Лесь, валявшийся рядом с ним, плечом к плечу, на не самой широкой койке, вздохнул, немного помолчал, видимо, раздумывая: говорить али не говорить? Потом решился:

— Квартира имелась. Весьма неплохая пятикомнатная квартира на Пряжке. В двух шагах от того дома, где живет Блок. Помнишь, мы на его концерте познакомились?

Василий Степанович недовольно дернул щекой. Вот еще! Провалов в памяти у него пока, слава богу, не наблюдалось! Лесь в ответ понимающе хмыкнул. Иногда возникало странное чувство, будто еще чуть-чуть — и они научатся общаться совсем без слов.
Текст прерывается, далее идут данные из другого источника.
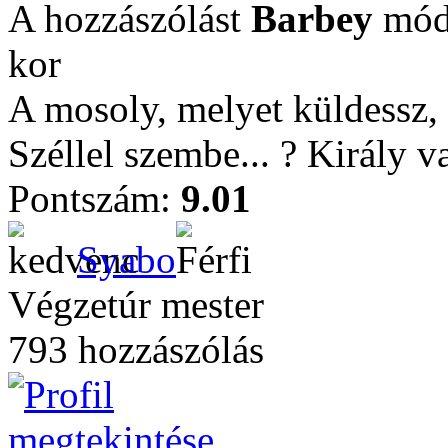
A hozzászólást
Barbey
módo
kor
A mosoly, melyet küldessz, 
Széllel szembe... ? Király 
Pontszám:
9.01
Syabo
Végzetúr mester
793 hozzászólás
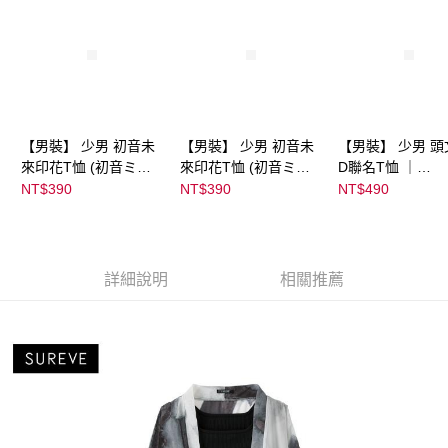
【男裝】 少男 初音未
【男裝】 少男 初音未
【男裝】 少男 頭
來印花T恤 (初音ミク)
來印花T恤 (初音ミク)
D聯名T恤 ｜
｜
｜
07102B0123200
NT$390
NT$390
NT$490
08022B01232000151
08022B01232000151
39
36
37
詳細說明
相關推薦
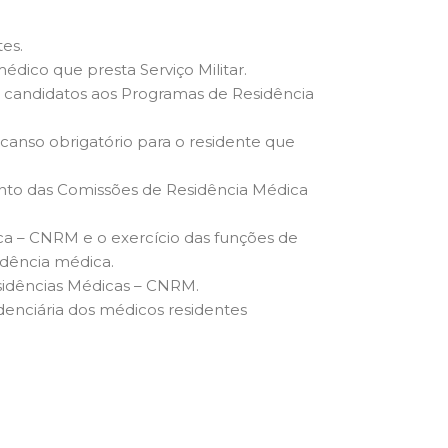
es.
dico que presta Serviço Militar.
s candidatos aos Programas de Residência
canso obrigatório para o residente que
ento das Comissões de Residência Médica
ca – CNRM e o exercício das funções de
idência médica.
sidências Médicas – CNRM.
denciária dos médicos residentes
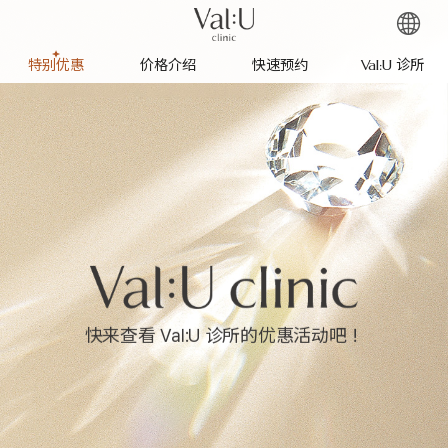
特别优惠
价格介绍
快速预约
Val:U 诊所
快来查看 Val:U 诊所的优惠活动吧！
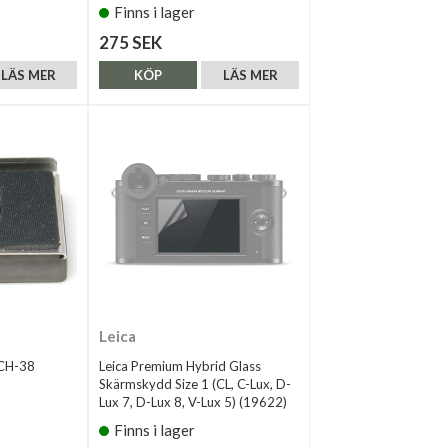
Finns i lager
275 SEK
LÄS MER
KÖP
LÄS MER
Leica
CH-38
Leica Premium Hybrid Glass
Skärmskydd Size 1 (CL, C-Lux, D-
Lux 7, D-Lux 8, V-Lux 5) (19622)
Finns i lager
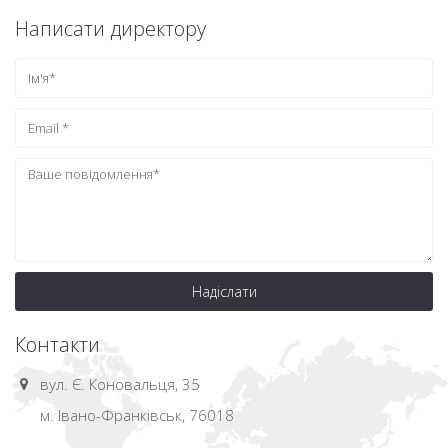
Написати директору
Надіслати
Контакти
вул. Є. Коновальця, 35
м. Івано-Франківськ, 76018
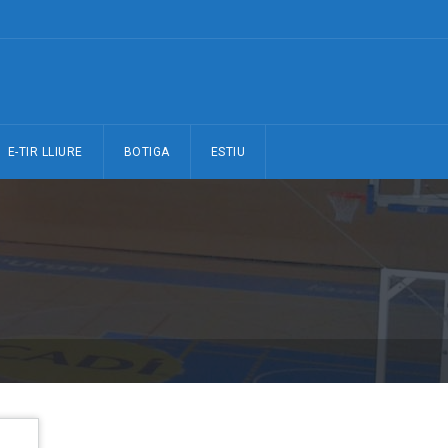
E-TIR LLIURE
BOTIGA
ESTIU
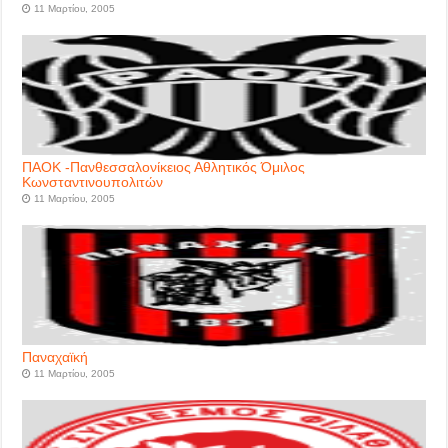
11 Μαρτίου, 2005
ΠΑΟΚ -Πανθεσσαλονίκειος Αθλητικός Όμιλος
Κωνσταντινουπολιτών
11 Μαρτίου, 2005
Παναχαϊκή
11 Μαρτίου, 2005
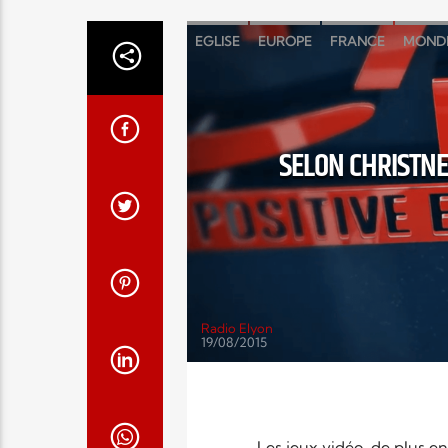
EGLISE
EUROPE
FRANCE
MOND
SELON CHRISTNE
Radio Elyon
19/08/2015
Les jeux vidéo, de plus en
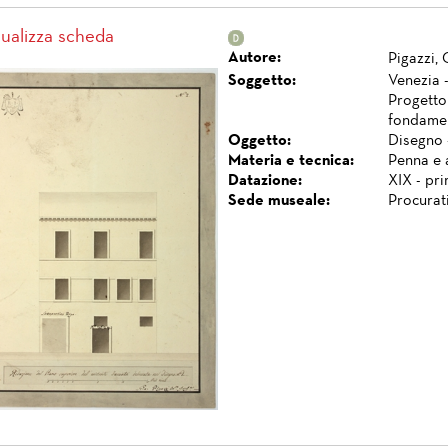
sualizza scheda
Autore:
Pigazzi, 
Soggetto:
Venezia -
Progetto 
fondamen
Oggetto:
Disegno 
Materia e tecnica:
Penna e 
Datazione:
XIX - pr
Sede museale:
Procurat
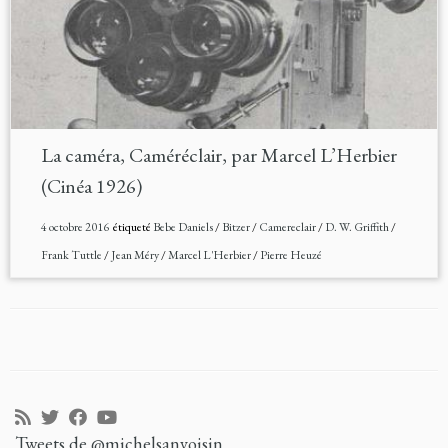
La caméra, Caméréclair, par Marcel L’Herbier
(Cinéa 1926)
4 octobre 2016
étiqueté
Bebe Daniels
/
Bitzer
/
Camereclair
/
D. W. Griffith
/
Frank Tuttle
/
Jean Méry
/
Marcel L'Herbier
/
Pierre Heuzé
Tweets de @michelsanvoisin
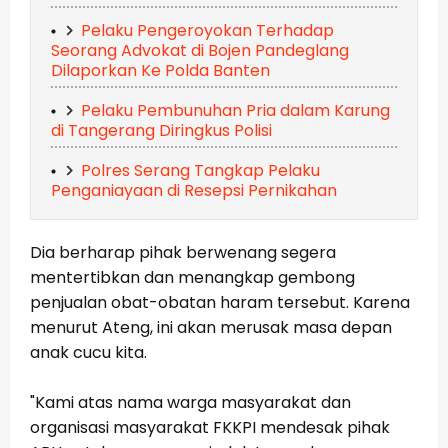
Pelaku Pengeroyokan Terhadap
Seorang Advokat di Bojen Pandeglang
Dilaporkan Ke Polda Banten
Pelaku Pembunuhan Pria dalam Karung
di Tangerang Diringkus Polisi
Polres Serang Tangkap Pelaku
Penganiayaan di Resepsi Pernikahan
Dia berharap pihak berwenang segera
mentertibkan dan menangkap gembong
penjualan obat-obatan haram tersebut. Karena
menurut Ateng, ini akan merusak masa depan
anak cucu kita.
"Kami atas nama warga masyarakat dan
organisasi masyarakat FKKPI mendesak pihak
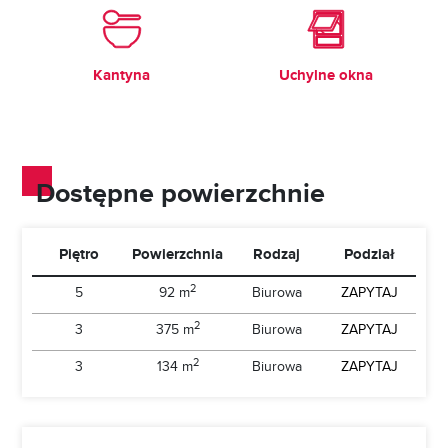
Kantyna
Uchylne okna
Dostępne powierzchnie
Piętro
Powierzchnia
Rodzaj
Podział
2
5
92 m
Biurowa
ZAPYTAJ
2
3
375 m
Biurowa
ZAPYTAJ
2
3
134 m
Biurowa
ZAPYTAJ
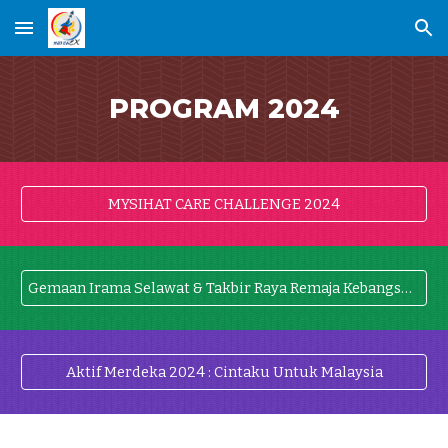
Skip to main content
Skip to navigation
PROGRAM 2024
MYSIHAT CARE CHALLENGE 2024
Gemaan Irama Selawat & Takbir Raya Remaja Kebangsaan 2024
Aktif Merdeka 2024 : Cintaku Untuk Malaysia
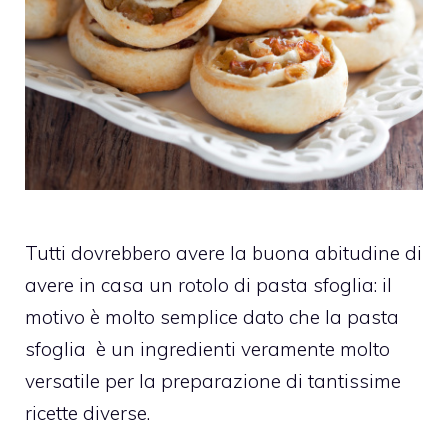
Tutti dovrebbero avere la buona abitudine di
avere in casa un rotolo di pasta sfoglia: il
motivo è molto semplice dato che la pasta
sfoglia
è un ingredienti veramente molto
versatile per la preparazione di tantissime
ricette diverse.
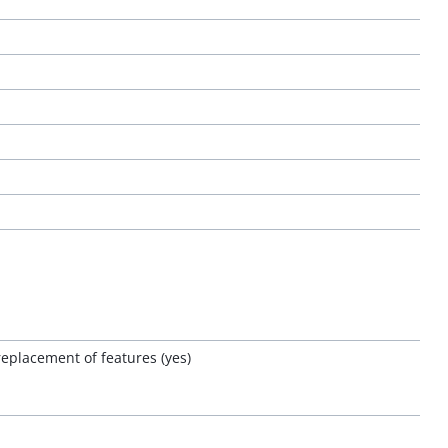
eplacement of features (yes)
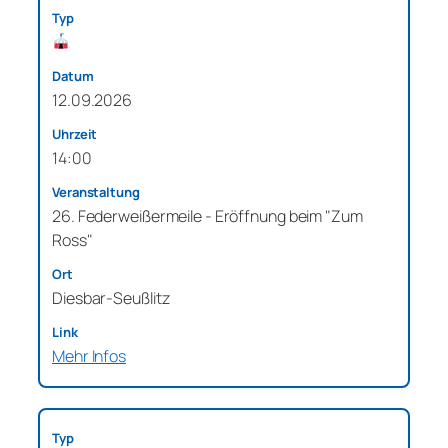
12.09.2026
14:00
26. Federweißermeile - Eröffnung beim "Zum
Ross"
Diesbar-Seußlitz
Mehr Infos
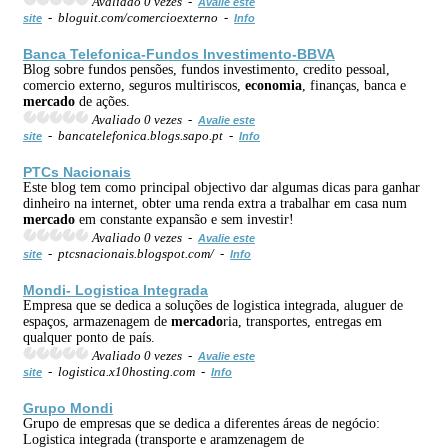
Avaliado 0 vezes -
Avalie este
- bloguit.com/comercioexterno -
site
Info
Banca Telefonica-Fundos Investimento-BBVA
Blog sobre fundos pensões, fundos investimento, credito pessoal,
comercio externo, seguros multiriscos,
economia
, finanças, banca e
mercado
de ações.
Avaliado 0 vezes -
Avalie este
- bancatelefonica.blogs.sapo.pt -
site
Info
PTCs Nacionais
Este blog tem como principal objectivo dar algumas dicas para ganhar
dinheiro na internet, obter uma renda extra a trabalhar em casa num
mercado
em constante expansão e sem investir!
Avaliado 0 vezes -
Avalie este
- ptcsnacionais.blogspot.com/ -
site
Info
Mondi- Logistica Integrada
Empresa que se dedica a soluções de logistica integrada, aluguer de
espaços, armazenagem de
mercado
ria, transportes, entregas em
qualquer ponto de país.
Avaliado 0 vezes -
Avalie este
- logistica.x10hosting.com -
site
Info
Grupo Mondi
Grupo de empresas que se dedica a diferentes áreas de negócio:
Logistica integrada (transporte e aramzenagem de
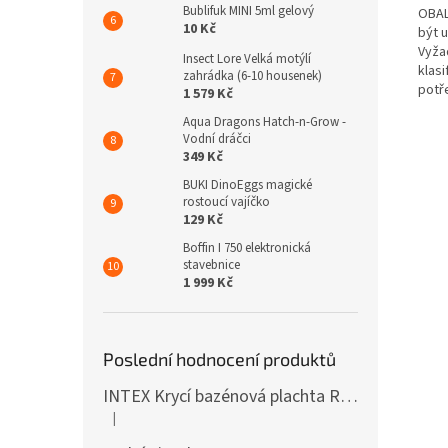
Bublifuk MINI 5ml gelový
OBAL
10 Kč
být 
Vyža
Insect Lore Velká motýlí
klas
zahrádka (6-10 housenek)
potř
1 579 Kč
Aqua Dragons Hatch-n-Grow -
Vodní dráčci
349 Kč
BUKI DinoEggs magické
rostoucí vajíčko
129 Kč
Boffin I 750 elektronická
stavebnice
1 999 Kč
Poslední hodnocení produktů
INTEX Krycí bazénová plachta Round 305cm 28030
|
Hodnocení produktu je 5 z 5 hvězdiček.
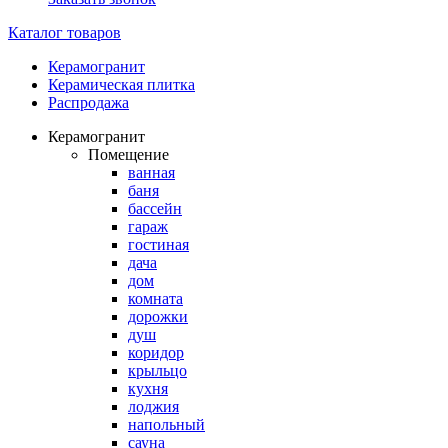
Каталог товаров
Керамогранит
Керамическая плитка
Распродажа
Керамогранит
Помещение
ванная
баня
бассейн
гараж
гостиная
дача
дом
комната
дорожки
душ
коридор
крыльцо
кухня
лоджия
напольный
сауна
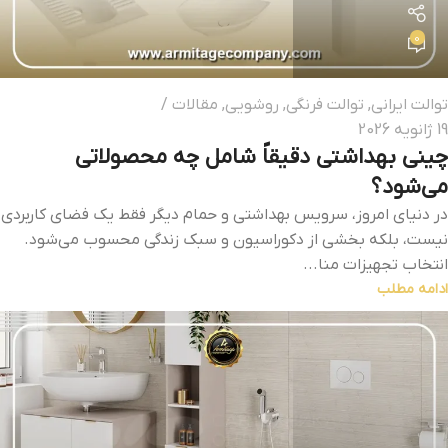
0
توالت ایرانی
,
توالت فرنگی
,
روشویی
,
مقالات
19 ژانویه 2026
چینی بهداشتی دقیقاً شامل چه محصولاتی
می‌شود؟
در دنیای امروز، سرویس بهداشتی و حمام دیگر فقط یک فضای کاربردی
نیست، بلکه بخشی از دکوراسیون و سبک زندگی محسوب می‌شود.
انتخاب تجهیزات منا...
ادامه مطلب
— Там прошло мое детство. Родители, уезжая, оформили все на меня. Я просил этого не делать, убеждал: «Вы же вернетесь!» Но меня не слушали. Впрочем, такое происходило не в первый раз. В смысле, меня редко в серьезных вещах слушали. Уезжали они словно бы навсегда. Было страшно. Ну хоть, спасибо, на улицу не выкинули. В воспитательных целях.

Василий Степанович поглядел на него недоуменно. У него не получалось вообразить ситуацию, при которой успешный питерский адвокат выкинул бы своего сына на улицу, точно шелудивого щенка. Правда, может, он чего-то не понимал в питерских адвокатах и прочей польской шляхте.

— После их отъезда, — продолжал Лесь, уставившись в серый, основательно уже подзабывший, что такое побелка, потолок, — две комнаты просто закрыл. Оставил себе небольшую гостиную, выходящую окнами на реку, и спальню — окнами во двор. Ну и кухня, само собой. При кухне, в комнатке для прислуги, жила моя няня Ядвига. Родители ее звали в Париж с ними ехать. Она у нас уже давно за члена семьи считалась. Но Ядвига отказалась. Стара, говорит, стала. Лучше уж рядом с панычем молодым умру, чем не пойми где. Сначала она за мной ходила. Потом — я за ней. Предложил перебраться в комнату побольше – ни в какую! «Чай, не баре! Мне и тут хорошо». Гордая… была. Умерла уже в семнадцатом, после февральской. Не знаю отчего. Может, и впрямь — время ее настало. Однажды легла вечером, как обычно помолившись на ночь, и не проснулась. Пришлось мне отпевание заказывать, о похоронах договариваться.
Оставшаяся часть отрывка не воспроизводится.